Emily and the Bible

Scripture  (from I told my soul to sing)

In her reflective commentary, Kristin LeMay argues that Emily Dickinson shows the influence of biblical language in her poetry. At one point when her aunt falls ill, Emily bitterly accuses God with scriptural language: “Whom shall I accuse? . .  . The enemy,’ eternal, invisible and full of glory.'” Probably does not reveal any reverence, but certainly familiarity.

“The Bible dealt with the center, not the circumference,” Emily comments in a letter to her friend Elizabeth Holland. So it becomes a pivot for her to spread out and explore subjects the Bible misses. Here is a poem LeMay quotes to suggest Emily’s relationship to the Bible.

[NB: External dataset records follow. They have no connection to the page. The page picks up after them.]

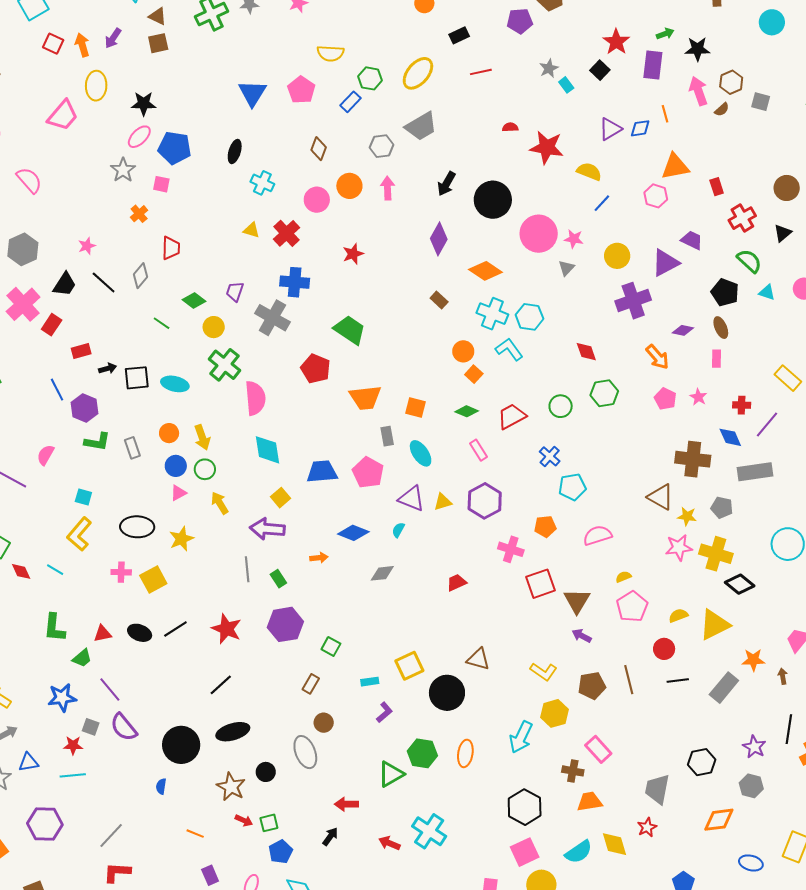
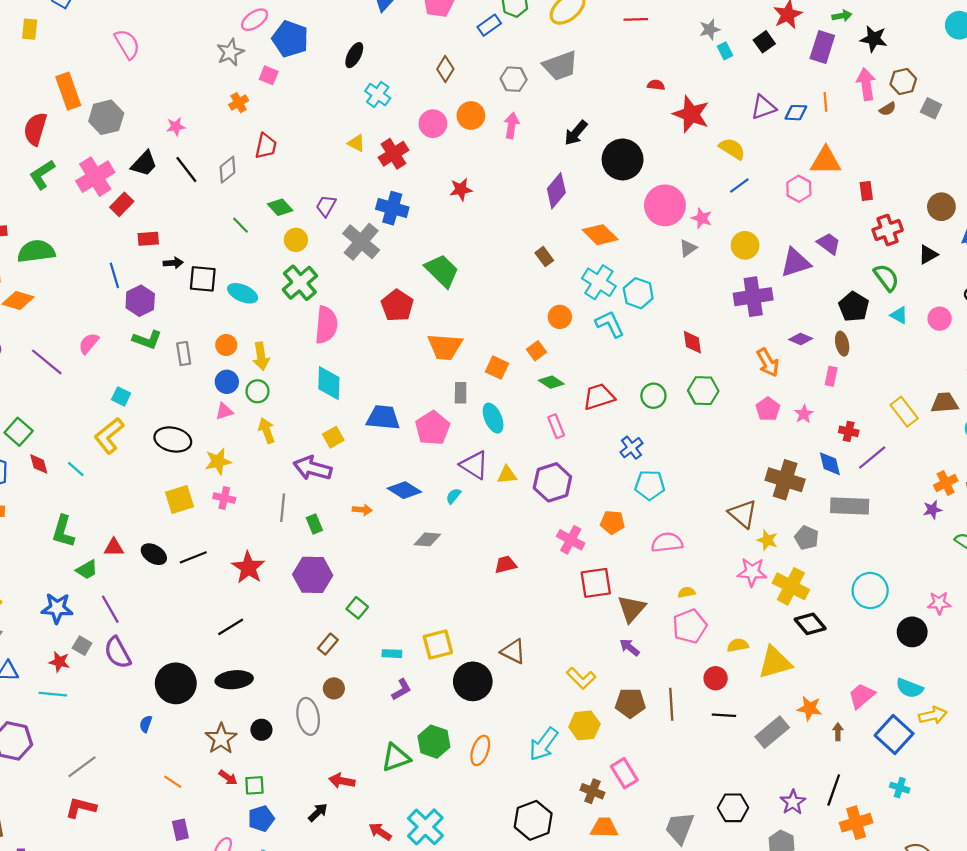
orange square: (474, 374) -> (536, 351), moved
pink cross: (121, 572) -> (224, 498), moved

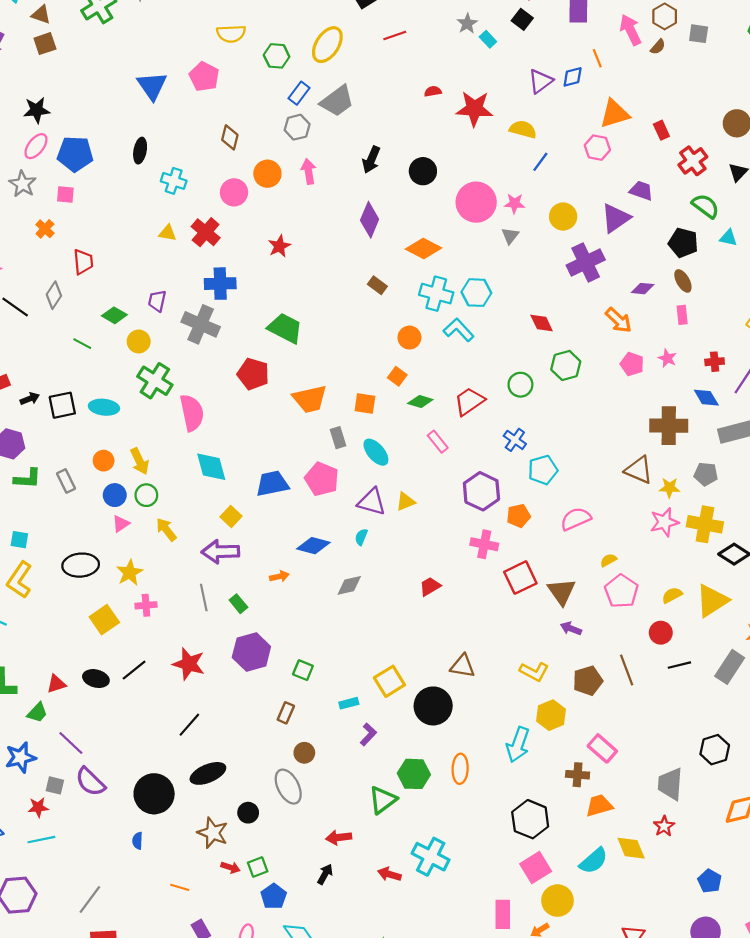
blue rectangle: (489, 25) -> (299, 93), moved
black circle: (623, 159) -> (423, 171), size x0.7
purple hexagon: (552, 482) -> (481, 491), moved

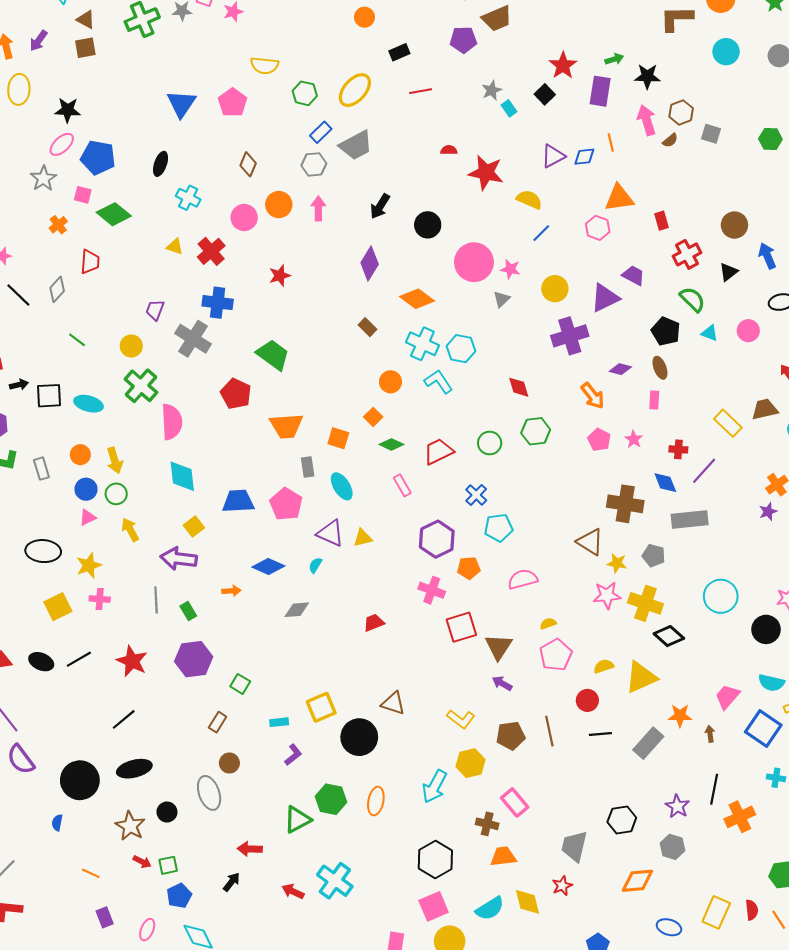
green diamond: (114, 315) -> (114, 214), moved, size x1.4

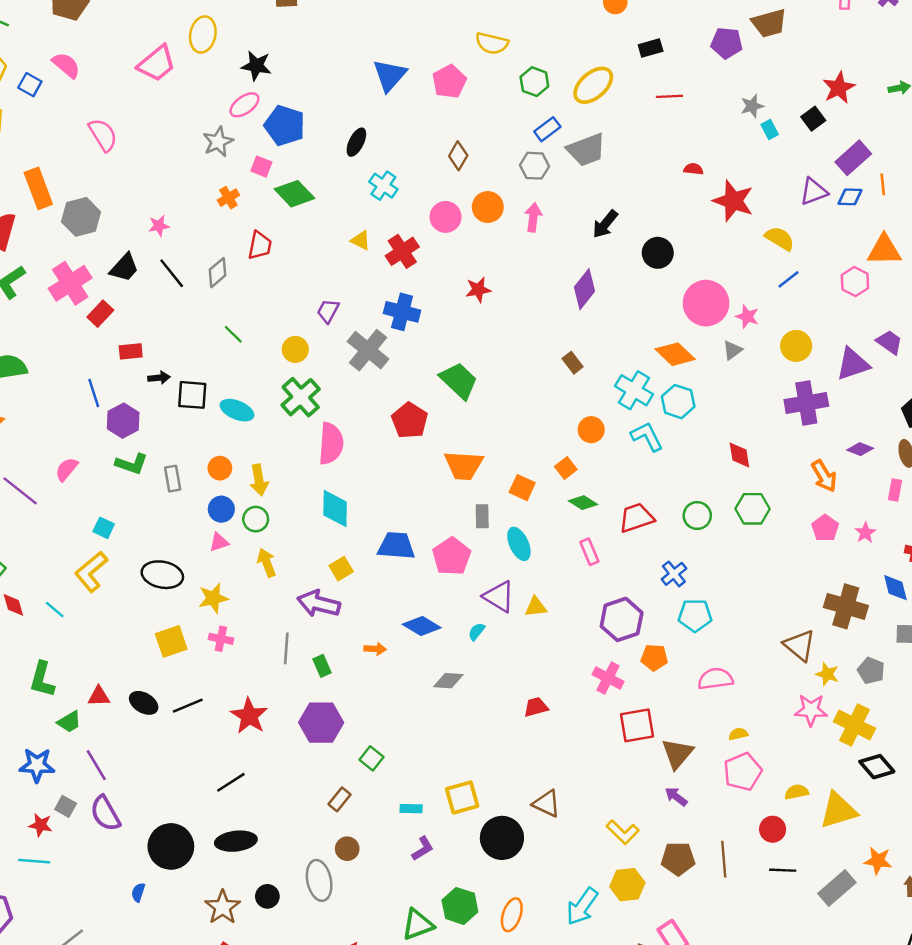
purple rectangle: (600, 91) -> (853, 158), moved, turned 32
orange diamond: (417, 299) -> (675, 354), moved

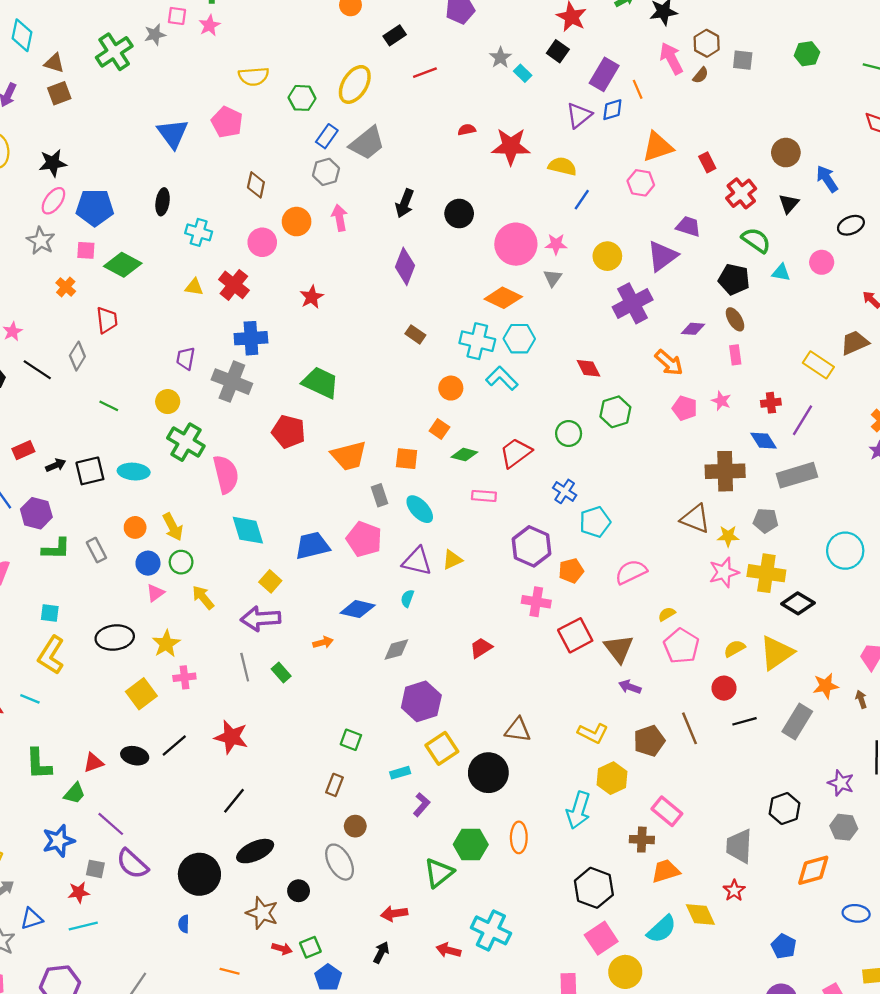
pink rectangle: (589, 552) -> (484, 496), turned -45
purple hexagon: (321, 723) -> (421, 701), moved

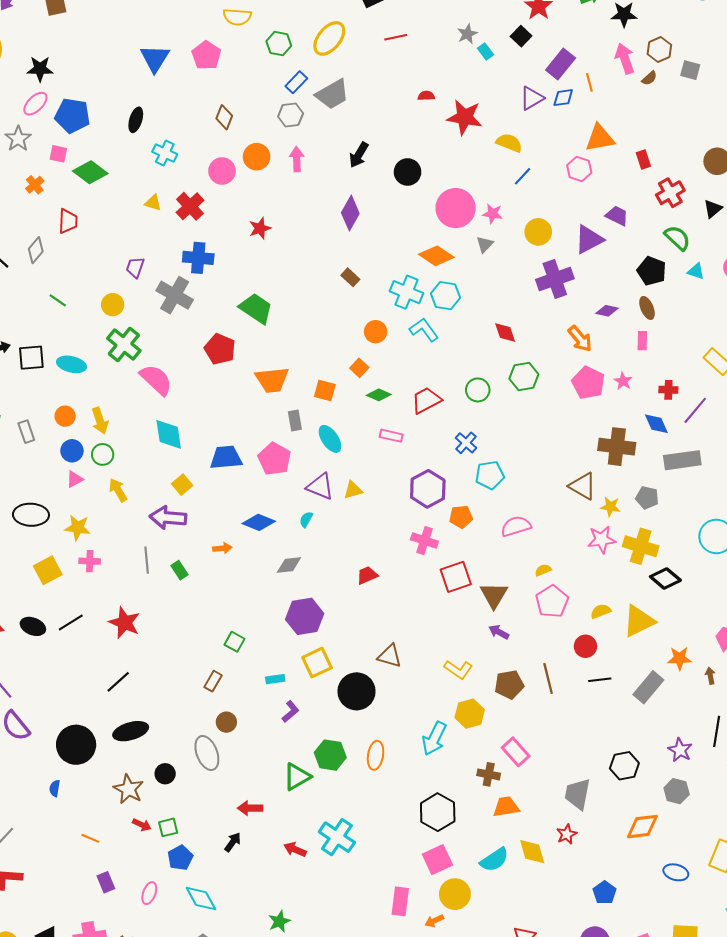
pink pentagon: (685, 408) -> (588, 383), size x1.4
pink semicircle: (226, 474) -> (156, 380), turned -42
yellow star: (166, 644) -> (78, 528), turned 30

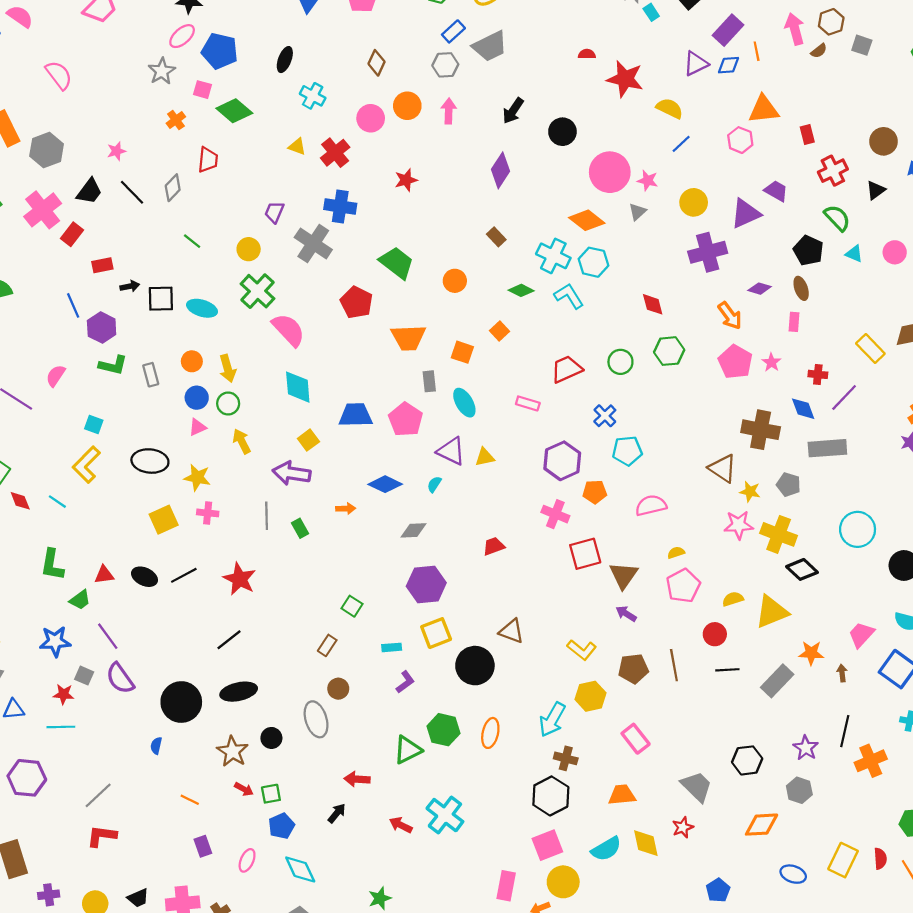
orange circle: (376, 332) -> (455, 281), moved
green diamond: (379, 395) -> (521, 290), moved
brown cross: (489, 774) -> (566, 758), moved
gray trapezoid: (578, 794) -> (697, 786), turned 120

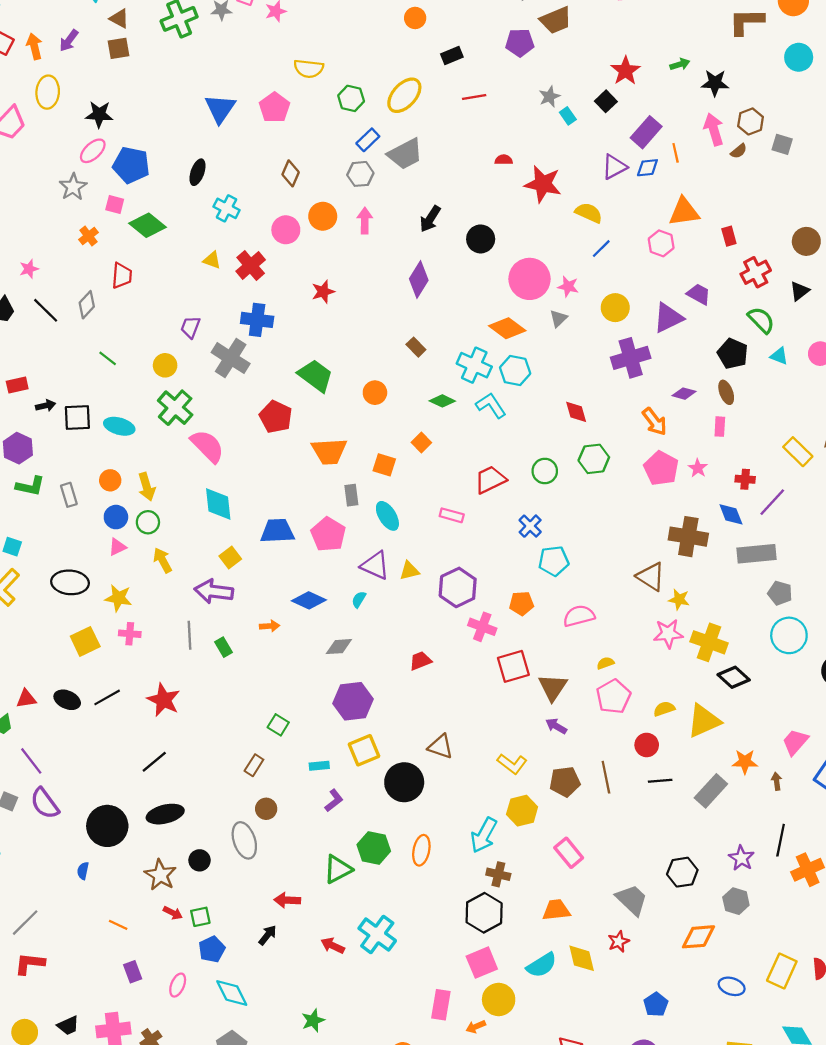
purple hexagon: (562, 461) -> (458, 587), moved
gray pentagon: (789, 485) -> (780, 593), moved

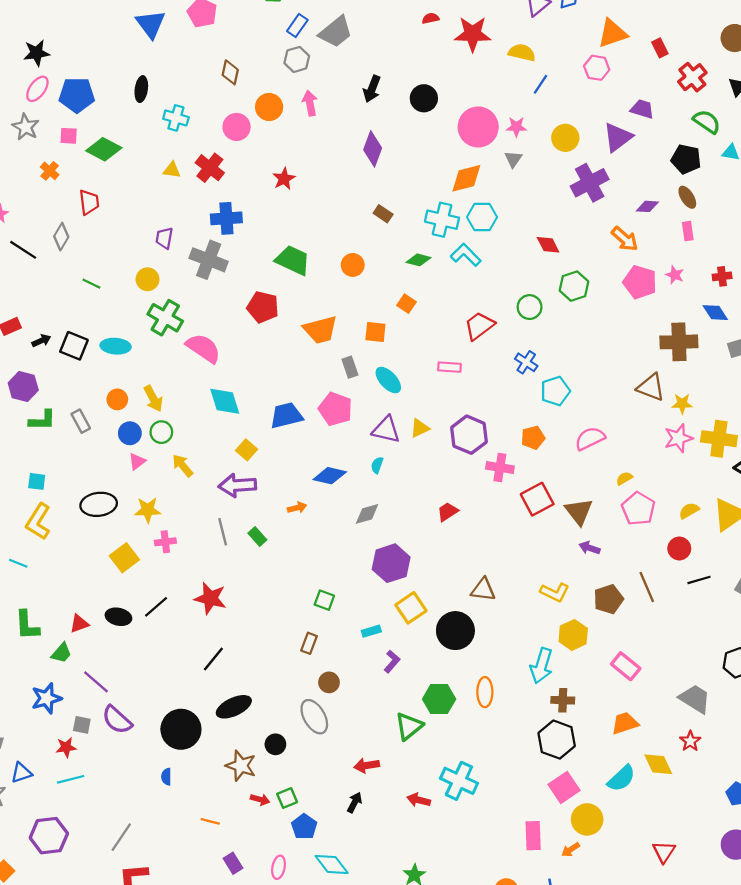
orange diamond: (507, 328) -> (466, 178), turned -40
black square: (77, 417) -> (74, 346), turned 36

I held a Jewel in my fingers–
And went to sleep–
The day was warm, and the winds prosy–
I said “Twill keep”–

I woke– and chid my honest fingers,
The Gem was gone–
And now, an Amethyst remembrance
Is all I own.

How many Bibles have merely symbolic significance in their homes?  They are a remembrance of Sunday School or simpler days or a life event (birth, marriage, funeral). Now the connection is more like a dream. Life doesn’t flow to the reader, just memories– the amethyst. So the Bible marks another time, a different awareness, a lost innocence.   Was this what Emily meant by this poem?

If the Bible does not speak to my circumference, it cannot stay at my center.